Suspens, la nouvelle exposition de Cécile Bart au Frac Bourgogne, présente, avec 21 toiles monochromes, de nouvelles géométries dans l’espace qui se laissent aussi facilement saisir par assemblages discrets et successifs qu’elles échappent à toute saisie en raison même de l’infinité de leurs combinaisons.
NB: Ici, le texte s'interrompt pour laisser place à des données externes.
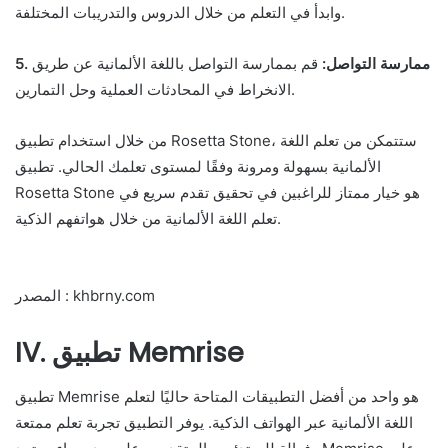
وابدأ في التعلم من خلال الدروس والتدريبات المختلفة.
5. ممارسة التواصل:
قم بممارسة التواصل باللغة الألمانية عن طريق
الانخراط في المحادثات العملية وحل التمارين.
من خلال استخدام تطبيق Rosetta Stone، ستتمكن من تعلم اللغة
الألمانية بسهولة ومرونة وفقًا لمستوى تعلمك الحالي. تطبيق
Rosetta Stone هو خيار ممتاز للراغبين في تحقيق تقدم سريع في
تعلم اللغة الألمانية من خلال هواتفهم الذكية.
المصدر : khbrny.com
IV. تطبيق Memrise
تطبيق Memrise هو واحد من أفضل التطبيقات المتاحة حاليًا لتعلم
اللغة الألمانية عبر الهواتف الذكية. يوفر التطبيق تجربة تعلم ممتعة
Ce n’est pas la première fois que les peintures/écrans de Cécile Bart sont placées à des hauteurs différentes, verticales, horizontales, droites ou inclinées, contre le mur, sur le mur, au milieu de la pièce, posées au sol sur des cales ou tenant l’équilibre sur les pointes, ce n’est pas la première fois qu’elles sont dispersées dans l’espace qu’elles se chevauchent, se superposent, pas la première fois non plus qu’elles sont suspendues –elles l’ont été au dessus de nos têtes (à Strasbourg), mais c’est la première fois que toutes ces composantes sont réunies en une seule installation, à ceci près qu’aucune toile n’est au sol ni au mur. Toutes sont suspendues de 1cm à 3 m du sol, inclinées selon des angles variables, espacées d’intervalles irréguliers mais suffisamment larges pour que le corps s’y introduisent, au centre au moins le long d’une transversale, et se glisser ça ou là où finesse et agilité le permettent. Trois espèces de formats pour une vingtaine de toile se partagent une douzaine de couleurs monochromes qui puisent dans le nuancier de Cécile Bart composé de vert jade, violine, bleu carnégie, bleu alcantara, orange navel, orange coloquinte, rouge carmin, rouge morgon, gris cendre, vert hêtre, vert jaune tendre …

Pour ceux et celles qui n’auraient jamais vu des peintures/écrans de Cécile Bart il est essentiel de savoir que chaque toile est un voile de tergal « plein jour », tendu sur châssis et peint à la brosse. Une couleur est appliquée ou deux successivement, avec un ou plusieurs passages (selon la couleur désirée), entrecoupés d’opérations d’essuyage répétées selon la densité souhaitée. Le résultat est toujours un monochrome translucide qui fabrique « des lumières obscures »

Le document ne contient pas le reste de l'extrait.